La obra se presenta los domingos a las 17 en Lavalle 3636, con dirección de Guido Inaui Vega y música original de Esteban Morgado, reconocido compositor tanguero ganador de varios Premios Gardel y nominado al Latin Grammy.
Lejos de ser una reconstrucción histórica, 'Primera noche robada' utiliza un marco medieval como espejo del presente argentino. Entre castillos y caudillos, la obra expone mecanismos de dominación y formas de impunidad que trascienden épocas y geografías, con un tono satírico que hace reír e incomoda a la vez.
La puesta de Inaui Vega apuesta por una estética deliberadamente exagerada, donde confluyen la comedia, la tensión dramática y el comentario social. El director construye un lenguaje escénico que evita solemnidades y ofrece una mirada filosa sobre las relaciones entre deseo, poder y violencia simbólica.
Uno de los aspectos distintivos del espectáculo es la presencia de música en vivo. Las composiciones de Morgado no funcionan como mero acompañamiento, sino como parte esencial de la dramaturgia, dialogando con las actuaciones y amplificando los climas emocionales del relato.
El elenco está integrado por Matías Hynes, Andrés Gioeni, Antonella Van Ysseldyk y Guido Lapenna, acompañados en escena por los músicos Gemma Scalia, Jaime Granda y Moncho Santos, quienes dan cuerpo sonoro a esta propuesta que equilibra entretenimiento y reflexión.
La nueva producción confirma la vitalidad creativa de Halac, nacido en Buenos Aires en 1935. Con más de veinte obras estrenadas en su haber, el dramaturgo recibió recientemente el Premio Ñ a la Trayectoria 2025, que destacó su aporte sostenido a una dramaturgia comprometida con los conflictos sociales y políticos del país.

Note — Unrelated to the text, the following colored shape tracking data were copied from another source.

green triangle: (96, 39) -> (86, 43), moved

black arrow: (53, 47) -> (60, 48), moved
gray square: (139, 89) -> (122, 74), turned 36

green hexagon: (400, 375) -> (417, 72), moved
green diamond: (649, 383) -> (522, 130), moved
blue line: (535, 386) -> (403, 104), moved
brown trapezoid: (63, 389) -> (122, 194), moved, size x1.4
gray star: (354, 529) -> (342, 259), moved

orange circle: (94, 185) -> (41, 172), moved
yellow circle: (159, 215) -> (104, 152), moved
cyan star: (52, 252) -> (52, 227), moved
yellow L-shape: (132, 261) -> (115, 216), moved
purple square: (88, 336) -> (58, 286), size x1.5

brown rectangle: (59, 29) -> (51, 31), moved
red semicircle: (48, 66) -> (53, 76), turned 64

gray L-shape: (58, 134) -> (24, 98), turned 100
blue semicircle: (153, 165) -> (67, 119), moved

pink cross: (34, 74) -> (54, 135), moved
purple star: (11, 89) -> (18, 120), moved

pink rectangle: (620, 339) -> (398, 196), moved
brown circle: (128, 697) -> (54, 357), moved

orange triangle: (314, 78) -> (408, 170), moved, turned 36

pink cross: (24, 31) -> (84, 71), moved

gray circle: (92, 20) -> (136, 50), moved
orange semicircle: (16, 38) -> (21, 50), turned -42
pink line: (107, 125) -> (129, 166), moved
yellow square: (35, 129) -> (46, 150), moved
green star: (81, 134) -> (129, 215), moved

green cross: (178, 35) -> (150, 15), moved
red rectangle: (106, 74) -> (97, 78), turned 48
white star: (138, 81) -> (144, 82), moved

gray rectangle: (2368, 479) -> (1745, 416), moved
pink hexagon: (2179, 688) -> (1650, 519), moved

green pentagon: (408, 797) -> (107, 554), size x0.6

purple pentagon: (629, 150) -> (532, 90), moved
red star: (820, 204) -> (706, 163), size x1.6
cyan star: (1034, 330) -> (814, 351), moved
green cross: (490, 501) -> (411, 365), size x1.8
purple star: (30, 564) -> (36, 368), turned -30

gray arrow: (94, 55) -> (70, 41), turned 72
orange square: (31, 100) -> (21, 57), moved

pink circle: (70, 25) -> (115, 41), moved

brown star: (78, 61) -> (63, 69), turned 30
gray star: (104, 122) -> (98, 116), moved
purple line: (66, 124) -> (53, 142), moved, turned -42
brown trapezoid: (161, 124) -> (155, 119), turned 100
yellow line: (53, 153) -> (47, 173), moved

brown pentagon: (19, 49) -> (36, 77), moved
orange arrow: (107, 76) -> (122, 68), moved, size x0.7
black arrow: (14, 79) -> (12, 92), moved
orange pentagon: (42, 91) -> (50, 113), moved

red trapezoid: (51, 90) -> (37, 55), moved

Con 'Primera noche robada', Halac vuelve a una de las preguntas centrales de su obra: cómo se reproducen los mecanismos de poder y de qué manera el teatro puede exponerlos. La respuesta llega esta vez en clave musical, entre canciones, ironías y personajes que parecen habitar un pasado remoto, aunque sus conductas resulten inquietantemente familiares.